Published September 12, 2019 at 7:54 pm

The Sex Assault Centre for Hamilton and Area (SACHA) announced Thursday (Sept. 12) that they would be cancelling their annual Take Back the Night march slated for Sept. 19.

The Sex Assault Centre for Hamilton and Area (SACHA) announced Thursday (Sept. 12) that they would be cancelling their annual Take Back the Night march slated for Sept. 19.

Traditionally, the march has taken place along one or two lanes of Main Street but this year they were hoping to have four lanes for the march to accommodate the projected turnout.

But at a meeting in August called by the city’s Special Events and Advisory Team and attended by members of police, city workers, SACHA and staff from councillor Nrinder Nann’s office, TBTN organizers were told that the costs to close down the street for the event would be astronomical.

Danielle Boissoneau, the TBTN co-ordinator, said it was a price the non-profit organization couldn’t afford. Containing the march to the usual one or two lanes wasn’t an option either.

“We had feedback from people [claiming] police on bikes were pushing back on people who were trying to expand the march,” said Boissoneau. She explained that they have marshals and organizers who try to work with police to keep things safe, but acknowledges that at the same time, they can’t control the actions of their participants.

A proposed alternate route, that would exit out the back door of City Hall, would have contained the march to one lane and the sidewalk along a far less visible downtown street.

“Even within the context of Taking Back the Night, I think that there are some issues with being in one lane or on the sidewalk,” Boissoneau said. “We really want to make it visible that we’re here and we’re taking back the night and being surrounded by police officers on bikes and being contained to one lane or the sidewalk is not a decision that has a lot of integrity.”

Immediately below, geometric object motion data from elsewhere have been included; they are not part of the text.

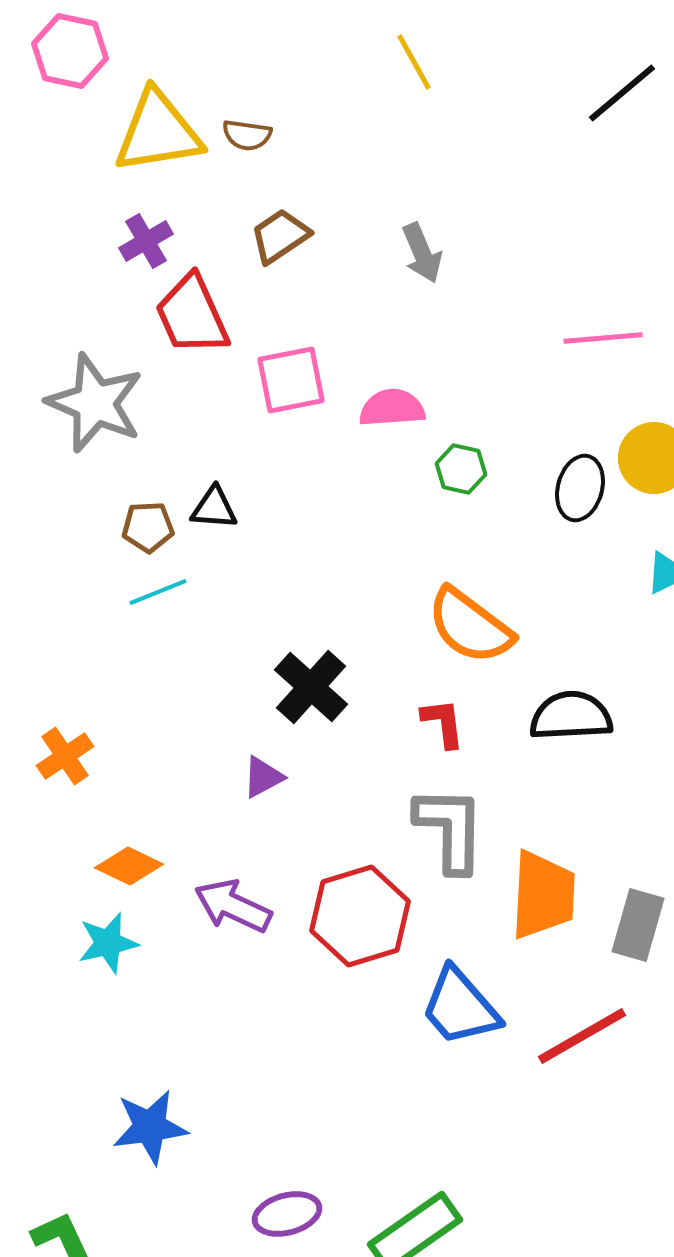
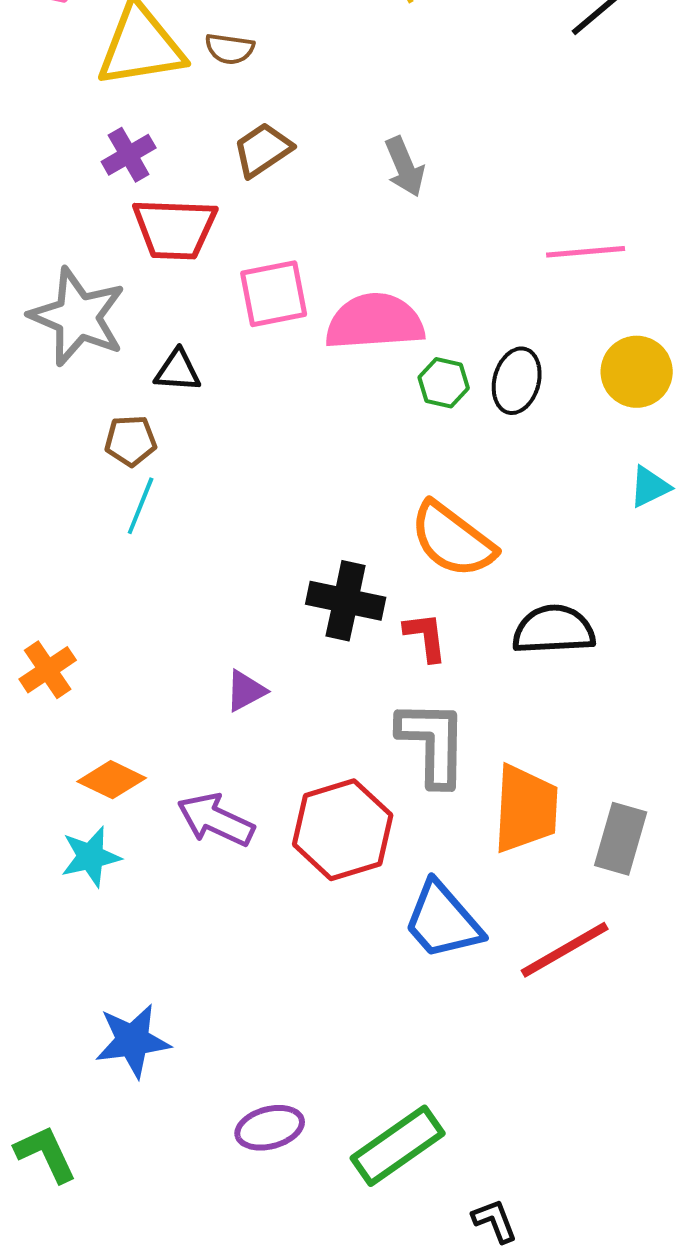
red trapezoid: (192, 315) -> (175, 229), turned -64
pink semicircle: (392, 408) -> (375, 322), size x1.5
black ellipse: (580, 488) -> (517, 381), moved
black triangle: (214, 508) -> (178, 371), moved
cyan line: (158, 592) -> (141, 506), turned -46
black cross: (311, 687) -> (346, 601), moved, turned -30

A SACHA blog post from Sept. 12 that outlined the reasons for cancelling the march, details how earlier this month the TBTN committee held a Townhall on Safety. “We wanted to hear right from the community what safety looks like for them,” the blog post says.

“What was interesting was that no one mentioned the police as a place of safety,” the blog post reads. “Our conversations reflected safety within our communities and how we can create it for ourselves.”

It is within this context, and the broader context of the policing issues facing Hamilton as of late, that, Boissoneau says, the decision to cancel was made.

“I’d rather we be showing folks that we don’t have to give in to the pressure to conform to what institutions are demanding,” she said. “So we came up with the option to not march to demonstrate that there are other choices.”

SACHA will still be hosting a gathering on Thursday, September 19 in the City Hall forecourt from 6 to 9 p.m. The theme this year is Joyful Revolution Always and will feature spoken word and musical performance, as well as collaborations with Disability Justice Network of Ontario and Centre.

While the decision to cancel the march was difficult, it was a consensus among the SACHA staff.

“The theme of joyful revolution,” Boissoneau said, “is how are we sustaining our joy despite the difficult decisions we have to make.”